Um chão espelhado representa o lago onde Narciso, debruçado sobre a superfície, mira seu reflexo, atônito. É um rapaz de cachos louros e roupas brilhantes, que parece ter acabado de sair de um cabaré. "Amo o que vejo, mas o que amo e vejo não acho", suplica, sem desviar de seu próprio olhar.

peça 'Autorretrato', de Felipe Hirsch
peça 'Autorretrato', de Felipe Hirsch - Divulgação

Em frente à performance, um ator seminu está dentro da parede e pode ser observado através de uma vitrine, enquanto explora os movimentos do próprio corpo. Na vitrine ao lado, uma mulher olha fixamente para o horizonte. Ela é uma boneca sexual robótica, que repete continuamente o manual de instruções para seu funcionamento.

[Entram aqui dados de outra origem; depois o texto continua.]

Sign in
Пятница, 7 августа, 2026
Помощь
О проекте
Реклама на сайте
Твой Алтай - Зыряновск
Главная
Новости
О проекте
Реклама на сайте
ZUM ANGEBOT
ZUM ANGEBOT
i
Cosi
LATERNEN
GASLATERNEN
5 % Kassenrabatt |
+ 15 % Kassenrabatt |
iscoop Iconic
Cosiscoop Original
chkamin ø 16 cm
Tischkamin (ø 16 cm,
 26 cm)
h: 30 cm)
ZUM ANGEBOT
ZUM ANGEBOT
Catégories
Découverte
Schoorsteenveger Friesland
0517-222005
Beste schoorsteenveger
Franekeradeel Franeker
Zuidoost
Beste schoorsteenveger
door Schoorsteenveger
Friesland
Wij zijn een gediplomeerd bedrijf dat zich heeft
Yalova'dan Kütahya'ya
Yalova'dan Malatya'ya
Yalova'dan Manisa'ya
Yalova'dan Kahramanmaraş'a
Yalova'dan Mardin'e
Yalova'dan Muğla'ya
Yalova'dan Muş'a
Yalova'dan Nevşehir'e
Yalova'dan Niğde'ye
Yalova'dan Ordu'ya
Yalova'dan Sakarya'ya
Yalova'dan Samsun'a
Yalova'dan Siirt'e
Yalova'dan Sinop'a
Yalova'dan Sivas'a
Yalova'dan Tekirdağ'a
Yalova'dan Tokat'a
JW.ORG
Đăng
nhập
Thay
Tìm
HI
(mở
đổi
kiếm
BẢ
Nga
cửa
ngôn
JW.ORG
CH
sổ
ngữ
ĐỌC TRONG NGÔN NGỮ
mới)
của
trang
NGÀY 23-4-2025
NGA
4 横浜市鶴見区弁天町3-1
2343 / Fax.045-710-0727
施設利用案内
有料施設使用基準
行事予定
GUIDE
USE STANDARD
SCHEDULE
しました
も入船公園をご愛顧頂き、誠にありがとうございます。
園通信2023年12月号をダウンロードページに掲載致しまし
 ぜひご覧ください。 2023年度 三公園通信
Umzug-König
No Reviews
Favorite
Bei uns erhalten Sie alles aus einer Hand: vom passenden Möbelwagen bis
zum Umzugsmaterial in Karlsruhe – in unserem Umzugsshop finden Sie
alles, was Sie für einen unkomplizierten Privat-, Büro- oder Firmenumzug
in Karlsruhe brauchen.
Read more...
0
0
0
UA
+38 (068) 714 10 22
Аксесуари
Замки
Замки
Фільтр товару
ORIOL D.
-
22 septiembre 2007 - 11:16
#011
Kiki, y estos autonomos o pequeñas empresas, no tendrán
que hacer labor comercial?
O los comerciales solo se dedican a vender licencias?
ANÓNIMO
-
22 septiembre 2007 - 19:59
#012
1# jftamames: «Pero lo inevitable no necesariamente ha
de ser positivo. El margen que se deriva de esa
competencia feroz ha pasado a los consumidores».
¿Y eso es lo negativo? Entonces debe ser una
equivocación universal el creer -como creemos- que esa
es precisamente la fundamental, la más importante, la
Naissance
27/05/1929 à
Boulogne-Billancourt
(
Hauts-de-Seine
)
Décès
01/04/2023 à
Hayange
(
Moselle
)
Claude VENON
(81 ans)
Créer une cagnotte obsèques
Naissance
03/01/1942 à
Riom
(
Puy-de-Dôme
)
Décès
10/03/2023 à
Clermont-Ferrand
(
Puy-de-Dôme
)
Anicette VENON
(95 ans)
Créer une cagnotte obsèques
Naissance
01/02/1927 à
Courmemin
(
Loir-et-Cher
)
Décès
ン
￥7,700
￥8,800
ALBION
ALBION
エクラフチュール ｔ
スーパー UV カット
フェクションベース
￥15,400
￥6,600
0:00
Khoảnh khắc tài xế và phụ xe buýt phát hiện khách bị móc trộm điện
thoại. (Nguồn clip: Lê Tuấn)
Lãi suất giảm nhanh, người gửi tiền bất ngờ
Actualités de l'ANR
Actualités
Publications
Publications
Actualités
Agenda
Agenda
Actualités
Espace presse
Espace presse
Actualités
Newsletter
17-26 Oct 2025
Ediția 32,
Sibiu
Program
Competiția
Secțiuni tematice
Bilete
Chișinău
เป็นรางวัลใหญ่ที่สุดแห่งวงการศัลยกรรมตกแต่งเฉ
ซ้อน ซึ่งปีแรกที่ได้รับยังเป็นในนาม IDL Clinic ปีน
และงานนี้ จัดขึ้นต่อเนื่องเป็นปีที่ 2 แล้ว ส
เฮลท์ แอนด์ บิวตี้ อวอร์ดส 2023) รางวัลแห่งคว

A áurea de cabaré futurista, que ora parece uma distopia, ora um sonho, permeia todo o percurso de "Autorretrato", espetáculo imersivo que ocupa o edifício de arquitetura centenária Central 1926, na Praça da Bandeira.

O visitante é convidado a passear pelos ambientes, cada um com cenas e personagens próprios. A iluminação em tubulares neon, somada aos figurinos chamativos e a vista para o centro da cidade através das enormes janelas do prédio antigo, ajudam a estabelecer o cenário de ficção científica.

O mito grego de Narciso, homem lindo que teria uma vida longa desde que nunca visse seu próprio rosto, foi o escolhido para provocar a reflexão sobre o olhar para si próprio. Certo dia, ao parar para beber água de um lago, deparou-se com seu reflexo e ficou paralisado às margens da fonte, mirando-se até morrer.

"O mito tem várias leituras. Narciso pode ter definhado após se apaixonar pelo próprio reflexo, mas ele também pode ter enxergado um outro nele. Ele não se aprofunda em si, não mergulha no lago e definha na superfície de si mesmo", diz Hirsch.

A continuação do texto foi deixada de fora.